Notfalls kauft er selbst

Angeblich soll Hirsts Geschäftspartner, der White-Cube-Macher Jay Jopling auf hunderten unverkaufter Werke sitzen. Kein Wunder bei den Hirst'schen Produktionsbedingungen, die längst an eine Manufaktur erinnern. Auch immer wieder gern beschworen ist das letzte Mammut-Projekt des Mannes, der wahlweise als rücksichtsloser Selbstdarsteller oder gewiefter Geschäftemacher porträtiert wird. Sein mit Diamanten besetzter Totenschädel, der 2007 unter viel Medieninteresse für 50 Millionen Pfund an eine Investorengruppe ging, stellte sich hinterher als Spekulanten-Mogelpackung heraus - Hirst selbst war, so hämten britische Medien, Teil jener ominösen Investorengruppe, die letztlich den Zuschlag erhielt. Sitzt also auch am heutigen Montagabend ein Vertreter der Hirst'schen Business-Gruppe mit im Parkett? Auszuschließen ist das nicht, ebensowenig, dass andere solvente Besitzer seiner Werke kräftig mitbieten, um einem - sollte die Auktion ein Flop werden - möglichen Werteverlust ihrer kapitalen Kunstanlagen entgegenzuwirken.

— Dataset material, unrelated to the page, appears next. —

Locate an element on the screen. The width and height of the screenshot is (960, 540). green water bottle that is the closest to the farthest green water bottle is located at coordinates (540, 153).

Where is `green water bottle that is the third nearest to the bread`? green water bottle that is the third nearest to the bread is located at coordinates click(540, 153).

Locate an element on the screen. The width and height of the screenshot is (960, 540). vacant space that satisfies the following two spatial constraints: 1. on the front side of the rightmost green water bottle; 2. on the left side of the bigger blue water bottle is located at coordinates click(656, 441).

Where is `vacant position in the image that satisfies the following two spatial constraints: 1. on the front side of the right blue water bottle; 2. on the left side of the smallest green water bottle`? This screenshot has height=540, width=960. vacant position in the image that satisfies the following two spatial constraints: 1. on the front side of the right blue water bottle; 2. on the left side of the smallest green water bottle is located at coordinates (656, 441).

Schon wird geraunt, dass die Versteigerung ein Kommentar auf den boomenden Kunstmarkt ist, ein genialer Schachzug, der Hirst nach etlichen Jahren nah an der kreativen Belanglosigkeit wieder die nötige Beachtung schenkt. Der Künstler selbst lässt sich wie immer nicht in die Karten schauen und hält sich mit Ironie alle Ernsthaftigkeiten vom Leib. Auf dem Videoportal Youtube etwa kommentiert er selbst aus dem Off kleine, noch nicht einmal minutenlange Filmchen, in denen die Auktion «Beautiful inside my head forever» ebenfalls beworben wird. In einem dieser mit Gitarrenriffs unterlegten Clips sagt Hirst, dessen Akzent noch immer seine Herkunft aus der Arbeiterklasse verrät: «Zeugs (Stuff, engl.), es gibt wirklich genug Zeugs auf der Welt», und fügt - nach einer Kunstpause und einen Kameraschwenk auf die im Aufbau befindlichen Werke - frech-fröhlich hinzu: «Hey, lasst uns einfach noch mehr Zeugs dazutun!» Wer also bietet mehr?